Saved data entries:
----------------
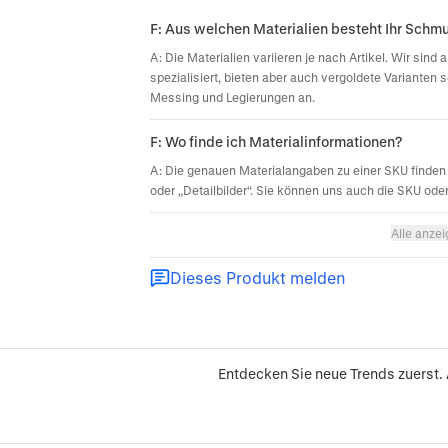
F: Aus welchen Materialien besteht Ihr Schm
A: Die Materialien variieren je nach Artikel. Wir sin
spezialisiert, bieten aber auch vergoldete Varianten 
Messing und Legierungen an.
F: Wo finde ich Materialinformationen?
A: Die genauen Materialangaben zu einer SKU finden 
oder „Detailbilder“. Sie können uns auch die SKU ode
Alle anze
Dieses Produkt melden
Entdecken Sie neue Trends zuerst.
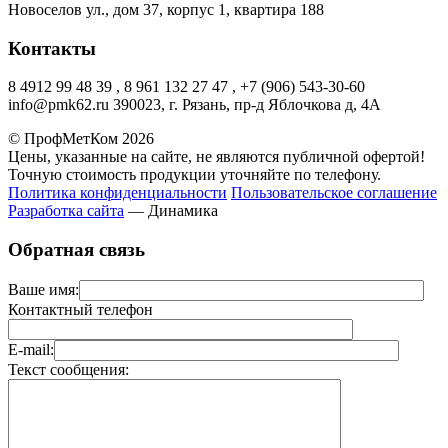
Новоселов ул., дом 37, корпус 1, квартира 188
Контакты
8 4912 99 48 39 , 8 961 132 27 47 , +7 (906) 543-30-60
info@pmk62.ru 390023, г. Рязань, пр-д Яблочкова д, 4А
© ПрофМетКом 2026
Цены, указанные на сайте, не являются публичной офертой!
Точную стоимость продукции уточняйте по телефону.
Политика конфиденциальности
Пользовательское соглашение
Разработка сайта
— Динамика
Обратная связь
Ваше имя:
Контактный телефон
E-mail:
Текст сообщения:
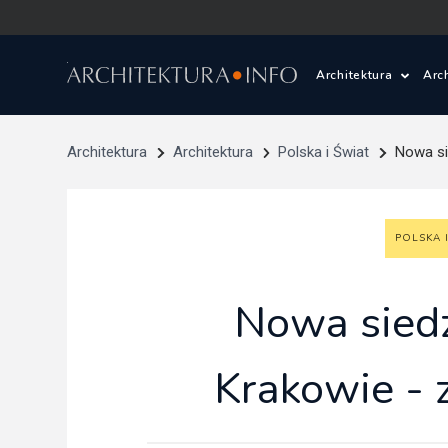
Architektura
Arc
Polska i Świat
Z
Architektura
Architektura
Polska i Świat
Nowa si
Wasze projekty
D
POLSKA 
Wasze realizac
Ś
Architektura kr
Nowa siedz
Prace konkurs
Krakowie - 
Pracownie archi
----------------
**Work request**
Gather and copy every line of the data in which the string "auch" is found.

**Solution**
spezialisiert, bieten aber auch vergoldete Varianten 
oder „Detailbilder“. Sie können uns auch die SKU ode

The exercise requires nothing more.